*** Opening Records provided ***

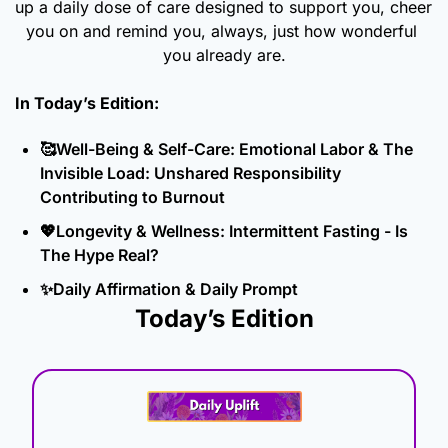
up a daily dose of care designed to support you, cheer 
you on and remind you, always, just how wonderful 
you already are.
In Today’s Edition: 
🥰
Well-Being & Self-Care: Emotional Labor & The 
Invisible Load: Unshared Responsibility 
Contributing to Burnout
💖
Longevity & Wellness: Intermittent Fasting - Is 
The Hype Real?
✨
Daily Affirmation & Daily Prompt
Today’s Edition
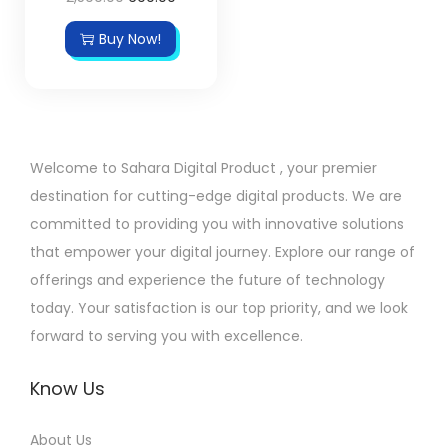
Buy Now!
Welcome to Sahara Digital Product , your premier
destination for cutting-edge digital products. We are
committed to providing you with innovative solutions
that empower your digital journey. Explore our range of
offerings and experience the future of technology
today. Your satisfaction is our top priority, and we look
forward to serving you with excellence.
Know Us
About Us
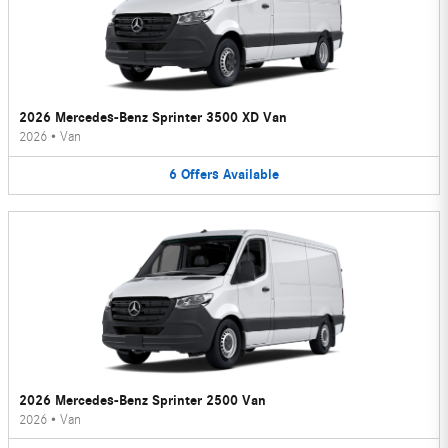
2026 Mercedes-Benz Sprinter 3500 XD Van
2026
•
Van
6
Offers
Available
2026 Mercedes-Benz Sprinter 2500 Van
2026
•
Van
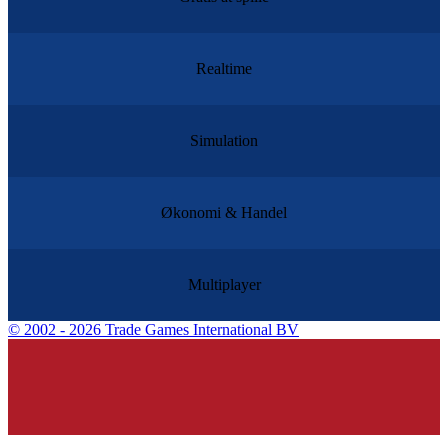
Realtime
Simulation
Økonomi & Handel
Multiplayer
©
2002 - 2026 Trade Games International BV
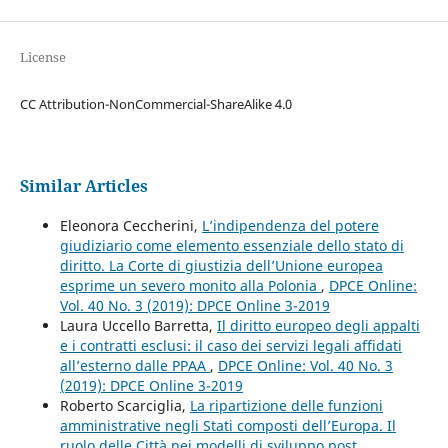
License
CC Attribution-NonCommercial-ShareAlike 4.0
Similar Articles
Eleonora Ceccherini,
L’indipendenza del potere
giudiziario come elemento essenziale dello stato di
diritto. La Corte di giustizia dell’Unione europea
esprime un severo monito alla Polonia
,
DPCE Online:
Vol. 40 No. 3 (2019): DPCE Online 3-2019
Laura Uccello Barretta,
Il diritto europeo degli appalti
e i contratti esclusi: il caso dei servizi legali affidati
all’esterno dalle PPAA
,
DPCE Online: Vol. 40 No. 3
(2019): DPCE Online 3-2019
Roberto Scarciglia,
La ripartizione delle funzioni
amministrative negli Stati composti dell’Europa. Il
ruolo delle Città nei modelli di sviluppo post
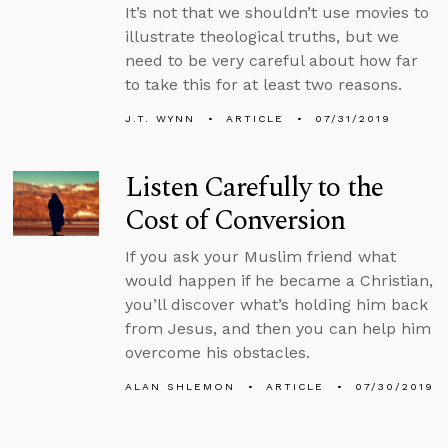
It’s not that we shouldn’t use movies to
illustrate theological truths, but we
need to be very careful about how far
to take this for at least two reasons.
J.T. WYNN
ARTICLE
07/31/2019
Listen Carefully to the
Cost of Conversion
If you ask your Muslim friend what
would happen if he became a Christian,
you’ll discover what’s holding him back
from Jesus, and then you can help him
overcome his obstacles.
ALAN SHLEMON
ARTICLE
07/30/2019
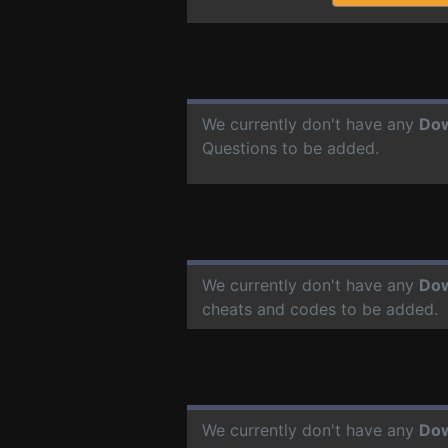
We currently don't have any
Do
Questions to be added.
We currently don't have any
Do
cheats and codes to be added.
We currently don't have any
Do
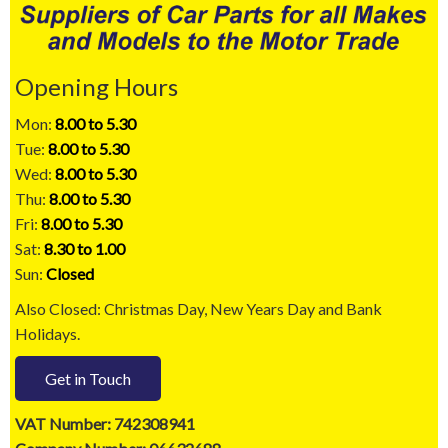
Opening Hours
Mon:
8.00 to 5.30
Tue:
8.00 to 5.30
Wed:
8.00 to 5.30
Thu:
8.00 to 5.30
Fri:
8.00 to 5.30
Sat:
8.30 to 1.00
Sun:
Closed
Also Closed: Christmas Day, New Years Day and Bank
Holidays.
Get in Touch
VAT Number: 742308941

*** Closing Records provided ***

Work order:
Return every line of the preceding records in which the word "diritto" appears.

Solution below:
diritto. La Corte di giustizia dell’Unione europea
Il diritto europeo degli appalti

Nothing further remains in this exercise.